Search code examples
schemegrammarlalrshift-reduce-conflictbigloo

How to avoid a shift reduce conflict in a LALR grammar for parsing nested lists?


I would like to create a LALR grammar to parse nested lists, but I get always a shift/reduce conflict.

I have the list1 which is a list of type1 items and list2:

<list1> ::= <type1> | <type1> <list1> ;
<type1> ::= A | B | <list2> ;

And I have a list2 which is a list of type2 items:

<list2> ::= <type2> | <type2> <list2> ;
<type2> ::= X | Y ;

This grammar produces a shift/reduce error. How can I avoid it?

This is the concrete Bigloo source:

(lalr-grammar 
  (comment
   new-line 
   text-chunk
   white-space)
  (input
   (()                '())
   ((node-list)       node-list))
  (node-list
   ((node)            (cons node '()))
   ((node node-list)  (cons node node-list)))
  (node
   ((comment)         (cons 'comment comment))
   ((new-line)        (cons 'new-line new-line))
   ((text)            (cons 'text text))
   ((white-space)     (cons 'white-space white-space)))
  (text
   ((text-chunk)      (cons 'text text-chunk))
   ((text-chunk text) (cons 'text (string-append text-chunk text)))))

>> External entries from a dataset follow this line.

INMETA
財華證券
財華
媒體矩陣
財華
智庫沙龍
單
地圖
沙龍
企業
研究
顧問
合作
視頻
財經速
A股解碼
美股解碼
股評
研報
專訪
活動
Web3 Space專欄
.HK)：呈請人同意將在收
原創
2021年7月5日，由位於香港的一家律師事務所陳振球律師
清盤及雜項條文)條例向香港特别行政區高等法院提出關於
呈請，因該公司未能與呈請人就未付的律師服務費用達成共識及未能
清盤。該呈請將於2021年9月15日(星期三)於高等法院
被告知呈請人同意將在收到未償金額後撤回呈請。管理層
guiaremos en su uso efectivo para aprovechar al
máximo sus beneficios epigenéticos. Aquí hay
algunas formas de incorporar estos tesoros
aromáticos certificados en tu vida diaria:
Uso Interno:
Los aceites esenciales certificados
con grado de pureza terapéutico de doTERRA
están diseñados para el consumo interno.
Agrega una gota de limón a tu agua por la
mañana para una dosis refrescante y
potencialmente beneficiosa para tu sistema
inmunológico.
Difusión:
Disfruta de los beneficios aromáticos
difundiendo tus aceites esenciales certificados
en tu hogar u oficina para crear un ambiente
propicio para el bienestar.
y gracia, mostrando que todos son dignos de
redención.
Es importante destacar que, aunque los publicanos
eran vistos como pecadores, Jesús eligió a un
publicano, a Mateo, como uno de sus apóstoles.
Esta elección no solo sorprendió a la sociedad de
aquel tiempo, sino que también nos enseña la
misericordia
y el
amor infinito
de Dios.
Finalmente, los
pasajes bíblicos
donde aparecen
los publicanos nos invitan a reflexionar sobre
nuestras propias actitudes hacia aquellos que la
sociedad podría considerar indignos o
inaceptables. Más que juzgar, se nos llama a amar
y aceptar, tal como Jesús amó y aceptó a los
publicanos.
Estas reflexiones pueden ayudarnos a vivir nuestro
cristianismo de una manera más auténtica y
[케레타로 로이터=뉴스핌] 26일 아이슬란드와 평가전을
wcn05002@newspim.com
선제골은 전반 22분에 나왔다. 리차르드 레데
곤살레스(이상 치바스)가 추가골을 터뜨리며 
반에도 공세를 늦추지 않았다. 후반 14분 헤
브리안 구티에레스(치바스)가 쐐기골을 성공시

The terminals are: comment, new-line, text-chunk and white-space. The non terminals are: input, node-list, node and text.

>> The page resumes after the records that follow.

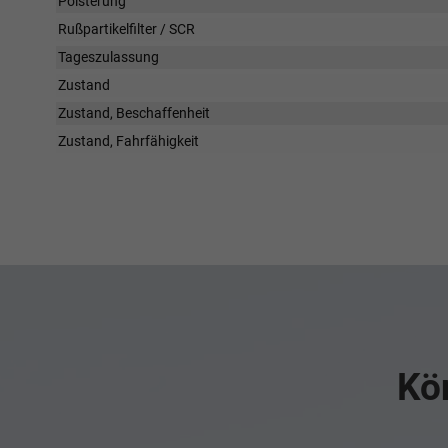
Polsterung
Rußpartikelfilter / SCR
Tageszulassung
Zustand
Zustand, Beschaffenheit
Zustand, Fahrfähigkeit
Kön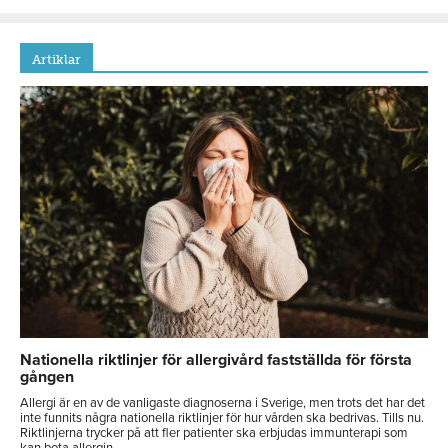
Artiklar
Nationella riktlinjer för allergivård fastställda för första
gången
Allergi är en av de vanligaste diagnoserna i Sverige, men trots det har det
inte funnits några nationella riktlinjer för hur vården ska bedrivas. Tills nu.
Riktlinjerna trycker på att fler patienter ska erbjudas immunterapi som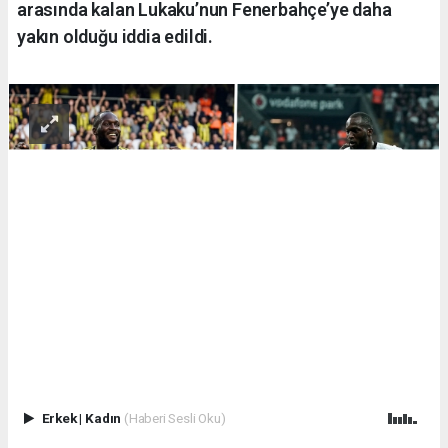
arasında kalan Lukaku’nun Fenerbahçe’ye daha
yakın olduğu iddia edildi.
Erkek
|
Kadın
(Haberi Sesli Oku)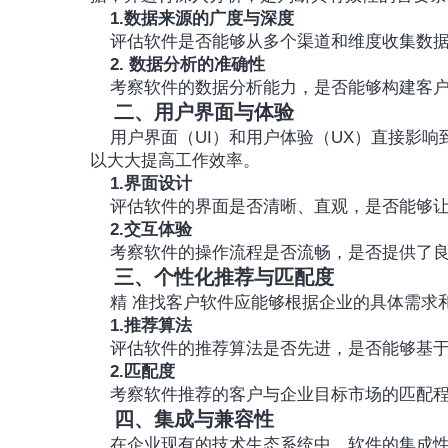
1.数据来源的广度与深度
	评估软件是否能够从多个渠道和维度收集数
2. 数据分析的准确性
	考察软件的数据分析能力，是否能够构建客
二、用户界面与体验
	用户界面（UI）和用户体验（UX）直接影响到软件的易用性和用户满意度。一个直观、易操作的界面可
以大大提高工作效率。
1.界面设计
	评估软件的界面是否清晰、直观，是否能够
2.交互体验
	考察软件的操作流程是否流畅，是否提供了
三、个性化推荐与匹配度
	精 准找客户软件应能够根据企业的具体需
1.推荐算法
	评估软件的推荐算法是否先进，是否能够基
2.匹配度
	考察软件推荐的客户与企业目标市场的匹配
四、集成与兼容性
	在企业现有的技术生态系统中，软件的集成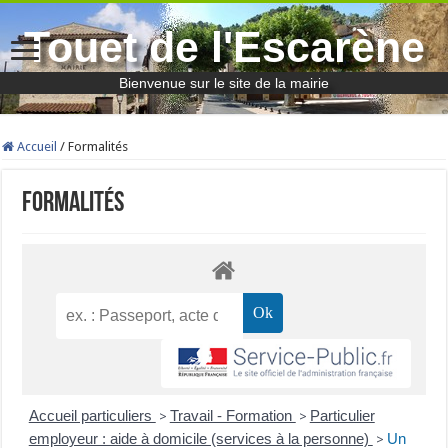
Touet de l'Escarène
Bienvenue sur le site de la mairie
Accueil
/
Formalités
Formalités
Accueil particuliers
Travail - Formation
Particulier
>
>
employeur : aide à domicile (services à la personne)
Un
>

Bigloo complains about the reduce rule for text to text-chunk:

*** WARNING:bigloo:lalr-grammar
** Shift/Reduce conflict: 
 - shift to state 2
 - reduce rule (text --> text-chunk)
on token `text-chunk'

But I do not think that this is a Bigloo problem. It looks like a grammar problem.


Solution

  • The grammar is in fact ambiguous, because a sequence of type2 instances can be accumulated on list2 level, but it can also be seen as a sequence of type1 instances.

    E.g. this input

     X X
    

    can be parsed as

     list1(
       type1(
         list2(
           type2(
             X)
           list2(
             type2(
               X)))))
    

    but also as

     list1(
       type1(
         list2(
           type2(
             X)))
       list1(
         type1(
           list2(
             type2(
               X)))))
    

    What about introducing a delimiter on list1 level? This would solve the problem.